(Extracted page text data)
····················
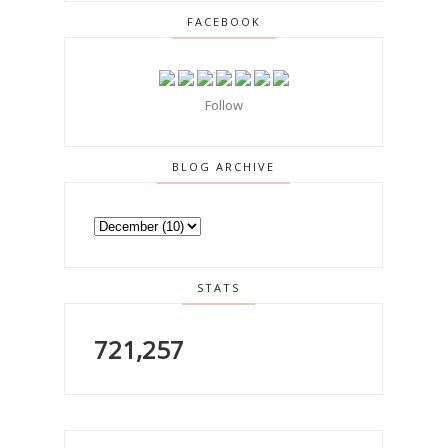
FACEBOOK
Follow
BLOG ARCHIVE
STATS
721,257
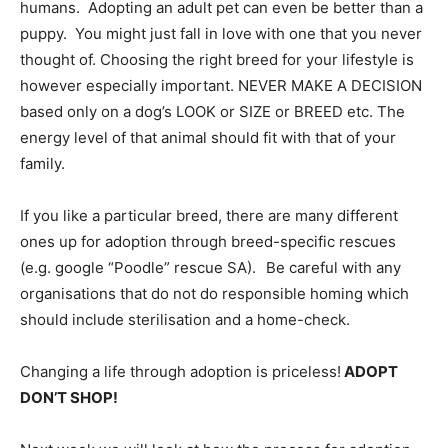
humans. Adopting an adult pet can even be better than a
puppy. You might just fall in love with one that you never
thought of. Choosing the right breed for your lifestyle is
however especially important. NEVER MAKE A DECISION
based only on a dog’s LOOK or SIZE or BREED etc. The
energy level of that animal should fit with that of your
family.
If you like a particular breed, there are many different
ones up for adoption through breed-specific rescues
(e.g. google “Poodle” rescue SA). Be careful with any
organisations that do not do responsible homing which
should include sterilisation and a home-check.
Changing a life through adoption is priceless!
ADOPT
DON’T SHOP!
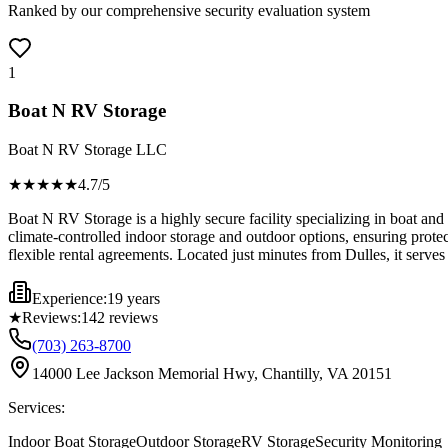
Ranked by our comprehensive security evaluation system
1
Boat N RV Storage
Boat N RV Storage LLC
★★★★
★
4.7
/5
Boat N RV Storage is a highly secure facility specializing in boat and
climate-controlled indoor storage and outdoor options, ensuring prote
flexible rental agreements. Located just minutes from Dulles, it serves 
Experience:
19 years
★
Reviews:
142
reviews
(703) 263-8700
14000 Lee Jackson Memorial Hwy, Chantilly, VA 20151
Services:
Indoor Boat Storage
Outdoor Storage
RV Storage
Security Monitoring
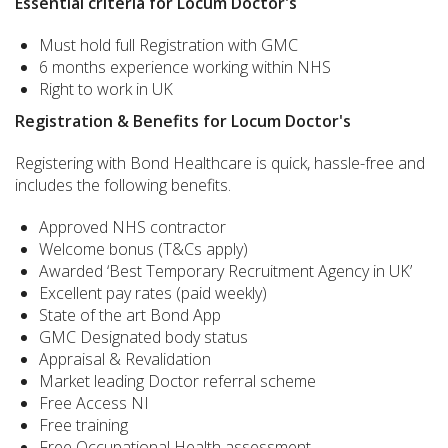
Essential criteria for Locum Doctor's
Must hold full Registration with GMC
6 months experience working within NHS
Right to work in UK
Registration & Benefits for Locum Doctor's
Registering with Bond Healthcare is quick, hassle-free and
includes the following benefits.
Approved NHS contractor
Welcome bonus (T&Cs apply)
Awarded ‘Best Temporary Recruitment Agency in UK’
Excellent pay rates (paid weekly)
State of the art Bond App
GMC Designated body status
Appraisal & Revalidation
Market leading Doctor referral scheme
Free Access NI
Free training
Free Occupational Health assessment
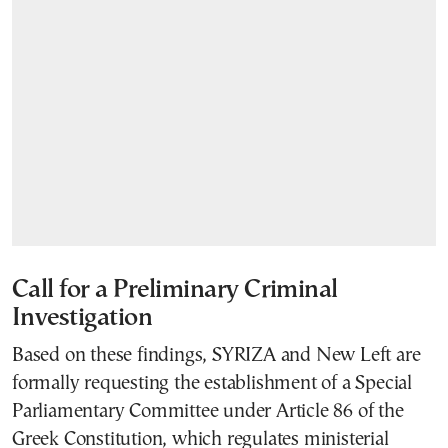
Call for a Preliminary Criminal
Investigation
Based on these findings, SYRIZA and New Left are
formally requesting the establishment of a Special
Parliamentary Committee under Article 86 of the
Greek Constitution, which regulates ministerial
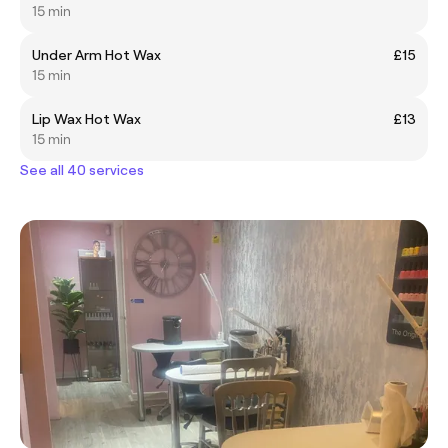
15 min
Under Arm Hot Wax
£15
15 min
Lip Wax Hot Wax
£13
15 min
See all 40 services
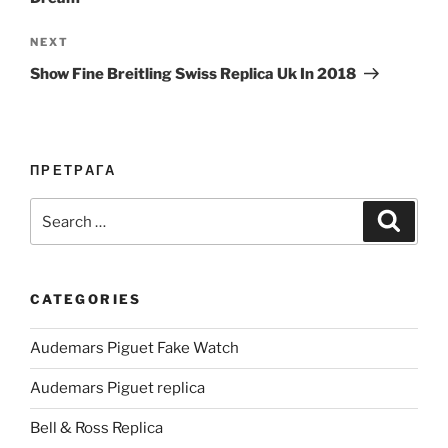
Next
NEXT
Post
Show Fine Breitling Swiss Replica Uk In 2018
ПРЕТРАГА
Search
Search
for:
CATEGORIES
Audemars Piguet Fake Watch
Audemars Piguet replica
Bell & Ross Replica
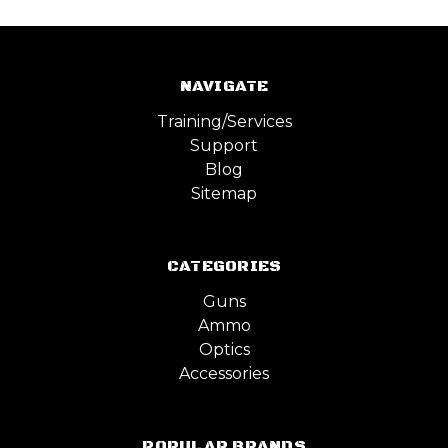
NAVIGATE
Training/Services
Support
Blog
Sitemap
CATEGORIES
Guns
Ammo
Optics
Accessories
POPULAR BRANDS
····················
## What you are asked to do
Return every entry above word for word, leaving pictures out.

## Response
FACEBOOK
Follow
BLOG ARCHIVE
STATS
721,257
humans. Adopting an adult pet can even be better than a
puppy. You might just fall in love with one that you never
thought of. Choosing the right breed for your lifestyle is
however especially important. NEVER MAKE A DECISION
based only on a dog’s LOOK or SIZE or BREED etc. The
energy level of that animal should fit with that of your
family.
If you like a particular breed, there are many different
ones up for adoption through breed-specific rescues
(e.g. google “Poodle” rescue SA). Be careful with any
organisations that do not do responsible homing which
should include sterilisation and a home-check.
Changing a life through adoption is priceless!
ADOPT
DON’T SHOP!
Ranked by our comprehensive security evaluation system
1
Boat N RV Storage
Boat N RV Storage LLC
★★★★
★
4.7
/5
Boat N RV Storage is a highly secure facility specializing in boat and
climate-controlled indoor storage and outdoor options, ensuring prote
flexible rental agreements. Located just minutes from Dulles, it serves 
Experience:
19 years
★
Reviews:
142
reviews
(703) 263-8700
14000 Lee Jackson Memorial Hwy, Chantilly, VA 20151
Services:
Indoor Boat Storage
Outdoor Storage
RV Storage
Security Monitoring
Essential criteria for Locum Doctor's
Must hold full Registration with GMC
6 months experience working within NHS
Right to work in UK
Registration & Benefits for Locum Doctor's
Registering with Bond Healthcare is quick, hassle-free and
includes the following benefits.
Approved NHS contractor
Welcome bonus (T&Cs apply)
Awarded ‘Best Temporary Recruitment Agency in UK’
Excellent pay rates (paid weekly)
State of the art Bond App
GMC Designated body status
Appraisal & Revalidation
Market leading Doctor referral scheme
Free Access NI
Free training
Free Occupational Health assessment
Call for a Preliminary Criminal
Investigation
Based on these findings, SYRIZA and New Left are
formally requesting the establishment of a Special
Parliamentary Committee under Article 86 of the
Greek Constitution, which regulates ministerial
15 min
Under Arm Hot Wax
£15
15 min
Lip Wax Hot Wax
£13
15 min
See all 40 services
Next
NEXT
Post
Show Fine Breitling Swiss Replica Uk In 2018
ПРЕТРАГА
Search
Search
for:
CATEGORIES
Audemars Piguet Fake Watch
Audemars Piguet replica
Bell & Ross Replica
NAVIGATE
Training/Services
Support
Blog
Sitemap
CATEGORIES
Guns
Ammo
Optics
Accessories
POPULAR BRANDS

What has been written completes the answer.